Natale makes it possible for thousands of music lovers to enjoy the festival without a thought about what goes into making it all possible. “The biggest thing is knowing people’s needs before they need it.”
Natale offered a peek into how it all gets done. He arrives a week before the festival and starts planning for Job No. 1: erecting the kitchen to feed the 40 or so volunteers who do the pre-festival labor for eight to 10 hours a day. Electricity and water are needed before anything else.
By the Saturday before the festival, volunteers arrive. Ideally, the R&R supplies were strategically packed into the storage containers so that what’s needed first is easiest to grab. The tent, stoves and supplies for the kitchen are packed into a rental truck, unloaded and set up.
The back-and-forth unloading, combined with the inevitable trips to Wal-Mart and Home Depot, continue. While “everyone does everything” on the crew, some folks do the same jobs, Natale says. One volunteer puts together the dance floors every year, “and that’s a lot of lumber.” Natale oversees it all. “I have to solve all the problems that come up along the way.”
Since Rhode Island’s fire laws are some of the most stringent in the nation, the challenges are many, including erecting lighted exit signs on tents with no sidewalls. All the pressure builds up to about one hour before the gates open when the health and fire inspectors show up to sign off on the entire project. “It’s gut-wrenching, really,” he says, but R&R has never failed to open the gates on time due to a failed inspection.
Volunteers are eager, Natale says, but aging. College-age crew members are tough to find because school typically starts at the end of August, before Rhythm & Roots begins. Finding volunteers to take down the R&R village is even more difficult. (Anyone interested in volunteering can contact him at sustainablejoe@yahoo.com.) He notes that one site crew benefit is there’s little work to be done during the festival itself unless there’s a storm.
Natale also enjoys the music, of course, naming Steve Earle, Della Mae and Caroline Chocolate Drops as a few of his favorites over the years. Cajun music is not really his thing, though. “Once I hear that accordion for an hour, it sounds exactly the same for the next three days,” he jokes.

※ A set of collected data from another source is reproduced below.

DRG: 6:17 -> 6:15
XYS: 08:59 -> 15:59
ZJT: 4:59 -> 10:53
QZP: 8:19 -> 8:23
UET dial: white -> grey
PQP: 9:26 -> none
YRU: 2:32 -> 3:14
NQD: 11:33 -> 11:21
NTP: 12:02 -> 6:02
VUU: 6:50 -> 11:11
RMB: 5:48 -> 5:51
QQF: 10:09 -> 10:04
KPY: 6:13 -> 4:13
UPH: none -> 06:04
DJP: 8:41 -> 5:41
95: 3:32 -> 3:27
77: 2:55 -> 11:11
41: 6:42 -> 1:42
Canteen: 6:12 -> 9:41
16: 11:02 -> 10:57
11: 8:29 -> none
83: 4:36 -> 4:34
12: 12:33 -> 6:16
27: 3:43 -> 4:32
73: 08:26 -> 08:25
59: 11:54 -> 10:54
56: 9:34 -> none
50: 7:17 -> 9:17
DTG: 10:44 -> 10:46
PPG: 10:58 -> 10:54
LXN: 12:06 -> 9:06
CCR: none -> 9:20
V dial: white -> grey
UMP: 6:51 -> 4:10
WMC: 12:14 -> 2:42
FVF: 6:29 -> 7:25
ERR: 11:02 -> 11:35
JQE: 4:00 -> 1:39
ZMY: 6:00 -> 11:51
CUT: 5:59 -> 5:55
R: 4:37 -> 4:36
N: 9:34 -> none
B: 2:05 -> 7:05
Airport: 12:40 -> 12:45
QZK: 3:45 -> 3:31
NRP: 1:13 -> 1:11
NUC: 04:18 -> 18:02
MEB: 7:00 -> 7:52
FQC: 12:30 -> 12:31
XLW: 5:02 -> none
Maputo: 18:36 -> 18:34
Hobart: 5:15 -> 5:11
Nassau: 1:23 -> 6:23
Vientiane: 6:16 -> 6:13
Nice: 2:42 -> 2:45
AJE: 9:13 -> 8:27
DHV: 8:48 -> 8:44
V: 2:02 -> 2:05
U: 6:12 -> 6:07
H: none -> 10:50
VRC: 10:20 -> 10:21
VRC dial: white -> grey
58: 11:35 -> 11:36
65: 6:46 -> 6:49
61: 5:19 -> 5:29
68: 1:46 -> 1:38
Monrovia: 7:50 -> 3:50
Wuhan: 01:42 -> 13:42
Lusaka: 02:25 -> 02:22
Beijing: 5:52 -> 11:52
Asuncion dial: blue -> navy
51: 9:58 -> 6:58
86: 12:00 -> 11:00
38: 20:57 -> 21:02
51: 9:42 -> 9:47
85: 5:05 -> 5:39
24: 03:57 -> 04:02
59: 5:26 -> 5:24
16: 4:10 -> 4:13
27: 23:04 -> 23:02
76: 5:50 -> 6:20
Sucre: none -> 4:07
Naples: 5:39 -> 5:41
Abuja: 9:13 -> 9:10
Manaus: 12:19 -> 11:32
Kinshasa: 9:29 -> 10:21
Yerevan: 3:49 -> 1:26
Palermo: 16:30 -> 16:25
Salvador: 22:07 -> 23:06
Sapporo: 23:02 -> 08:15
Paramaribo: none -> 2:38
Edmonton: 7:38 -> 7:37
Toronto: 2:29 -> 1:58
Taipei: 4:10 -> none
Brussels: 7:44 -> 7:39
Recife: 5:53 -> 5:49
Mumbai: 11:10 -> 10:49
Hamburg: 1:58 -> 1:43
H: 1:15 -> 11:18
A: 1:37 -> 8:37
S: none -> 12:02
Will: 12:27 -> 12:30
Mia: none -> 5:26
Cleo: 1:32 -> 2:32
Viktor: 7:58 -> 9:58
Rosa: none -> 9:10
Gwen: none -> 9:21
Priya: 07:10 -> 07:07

Like every other Rhythm & Roots fan, music is only a part of what brings him back. Natale has developed friendships with the vendors and customers, and the festival is a reunion of sorts. “It becomes a family thing.” After many years of volunteering, Natale is paid for his labor, but he adds, “Nobody gets rich off these things that’s for sure. You’re doing it for the love of the music and for the love of the life. Really, I would say it’s a family-friendly atmosphere with something for everyone to enjoy.”